De voorzitter: Dan is hiermee een einde gekomen aan de eerste termijn van de kant van de regering. We kunnen overgaan tot een tweede termijn. Ik stel een spreektijd van drie minuten per fractie voor.

De heer Knops (CDA): Voorzitter. Om met de laatste woorden van de Minister in de eerste termijn af te sluiten: het is niet alleen een probleem bij Defensie. Dat is correct. Er is zelfs een commissie voor dit probleem in deze Kamer opgericht. Ik kondigde bij het begin van dit debat al aan: dit wordt geen leuk debat.

Als we terugkijken in de tijd, is dit project een behoorlijk debacle geworden, in ieder geval in financiële omvang. Er is continu een bijstelling geweest. Ik ben dan ook blij dat de Minister de aanbevelingen van de Algemene Rekenkamer overneemt. De Rekenkamer is voor de Tweede Kamer toch vaak een baken om te bepalen of ze de dingen goed ziet en of ze wordt gerapporteerd over de juiste dingen. Dit is het begin van een nieuwe fase waarin de Kamer echt kan monitoren of de doelstellingen en tijdpaden gehaald worden. Als ik heel eerlijk ben en kijk naar hoe de Kamer de afgelopen periode al dan niet in control is geweest… Ik stelde de Minister de vraag of ze dacht dat ze in control was geweest. Daarop kwam een redelijk duidelijk antwoord, maar ik heb de Minister wel eens duidelijker gehoord. Ze zei: ik denk dat ik in control ben. Als ik kijk naar de manier waarop de Kamer in control was ten aanzien van de controle, heeft daaraan ook het een en ander ontbroken. Dat had voor een groot deel te maken met de wijze van rapporteren, het wisselen van etiketten en het wisselen van uitgangspunten. Dat heeft de Rekenkamer ook voor onze Kamer blootgelegd, waarvoor dank.

Over de kostenbeheersing zei de Minister dat dit een reële inschatting is. De budgetten zijn krap, maar ik schat in dat we het ermee moeten doen. Laat de Minister ons niet euvel duiden dat de historie ons heeft geleerd dat de voorspellingen van Defensie over het algemeen wat optimistischer zijn dan de realisatie. Ik zal het met de antwoorden van de Minister moeten doen, maar we zullen een en ander wel vanuit dat oogpunt volgen.

Ik heb al eerder gezegd dat ik blij ben met de toezeggingen. Ik ga niet verder op de details in. Het lijkt me goed dat na de eerstvolgende rapportage in de nieuwe vorm te doen. Ik wens de Minister veel succes met de verdere aanpak van dit immense project.

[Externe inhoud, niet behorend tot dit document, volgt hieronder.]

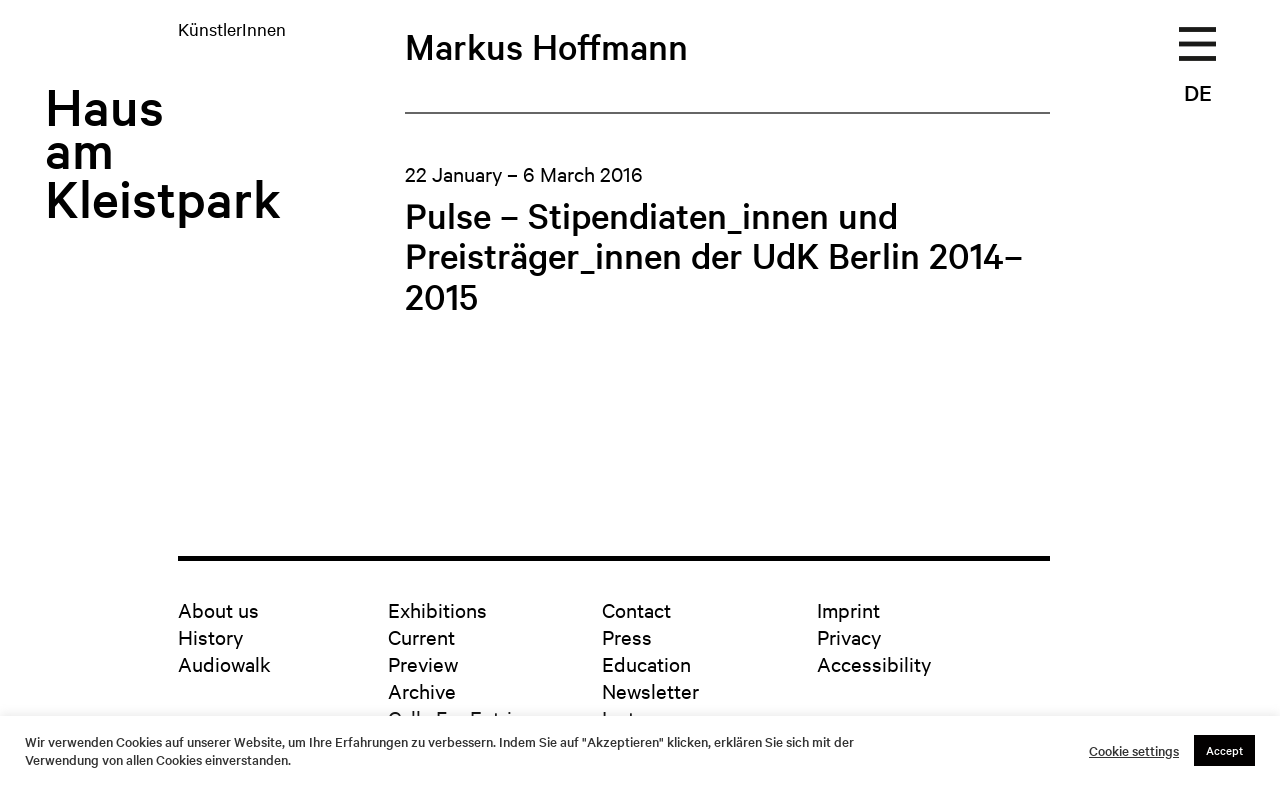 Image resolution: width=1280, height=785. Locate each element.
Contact (636, 609)
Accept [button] (1224, 750)
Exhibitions (437, 609)
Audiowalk (224, 663)
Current (421, 636)
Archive (422, 690)
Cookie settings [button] (1134, 751)
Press (627, 636)
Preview (423, 663)
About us (218, 609)
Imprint (848, 609)
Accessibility (874, 663)
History (210, 636)
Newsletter (650, 690)
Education (646, 663)
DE (1198, 92)
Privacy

Mevrouw Eijsink (PvdA): Voorzitter. Ik dank de Minister voor de vele antwoorden en voor een aantal toezeggingen. Ik bedoel het niet verkeerd naar de Minister toe, maar ik blijf het moeilijk vinden om grip te krijgen op de toezeggingen. Ik zeg met de heer Knops: we moeten tijd, functionaliteit en geld duidelijk krijgen. Ik zou bijna zeggen: voor eens en voor altijd. Daarover heb ik nog wel een aantal vragen. In de defensiebegroting zien we een plan voor 2015–2022 met een voorlopig bedrag van 120 miljoen, 15 miljoen per jaar. Wat is de onderbouwing van het bedrag per jaar? De Minister zegt dat het een voorlopige reële begroting is, maar waar staat dat geld voor? Mijn huishoudboekje probeer ik ook zo te bekijken. Als ik iets met een bedrag plan, heb ik er wel een beeld bij. Misschien kan de Minister hierop ingaan?

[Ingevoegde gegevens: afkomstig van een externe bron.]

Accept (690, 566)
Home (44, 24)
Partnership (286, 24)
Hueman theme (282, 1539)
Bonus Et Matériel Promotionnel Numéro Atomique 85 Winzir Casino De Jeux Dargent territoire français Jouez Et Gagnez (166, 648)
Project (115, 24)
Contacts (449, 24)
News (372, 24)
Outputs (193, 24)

De laatste migraties binnen de dataschoningprojecten «get clean» en «stay clean» – het klinkt bijna als tandpasta – zijn in het tweede kwartaal. Ik vraag me af hoe hard dat is. We hebben die legacysystemen al heel erg lang en die hebben heel veel geld gekost. We kunnen wel zeggen dat dit door reorganisatie op reorganisatie komt, maar het is ook de cultuur. Het is verschrikkelijk veel meer dan alleen dat. Ik begrijp dat het heel moeilijk is. Ik blijf het vergelijken met een aantal andere organisaties. Daar is het ook moeilijk, maar het moet wel gebeuren.

De projectorganisatie is al wel in de lijn gegaan, want die is in 2013 ontmanteld. Wat betekent dit voor de verantwoordelijkheid? Wie heeft de regie hierover? De Hoofddirectie Bedrijfsvoering (HDBV)? Als de HDBV hiervoor verantwoordelijk is, hoe is het dan mogelijk dat de OPCO's verantwoordelijk zijn voor wat ik maar even het inpluggen noem? Waar staan we dan? Ik hoor de heer Knops meedenken. Wat krijgen we met betrekking tot de concrete doelstellingen van tijd, functionaliteit en geld? Zo kijk ik thuis ook naar mijn portemonnee. Als ik iets betaal, wil ik weten wat ik daarvoor krijg. Dat lijkt me een heel praktische houding. Je betaalt ervoor, wat krijg je ervoor? Als ik de Minister goed hoor, krijgen we die informatie in de komende rapportages. De toezegging is dus dat we duidelijk krijgen welke functionaliteiten er nu bestaan, voor welk geld en in welke tijd. We krijgen van de Minister een evaluatie met een uitwerking van wat er mis is gegaan en wat er beter kan en wat dat betekent voor de periode 2015–2022.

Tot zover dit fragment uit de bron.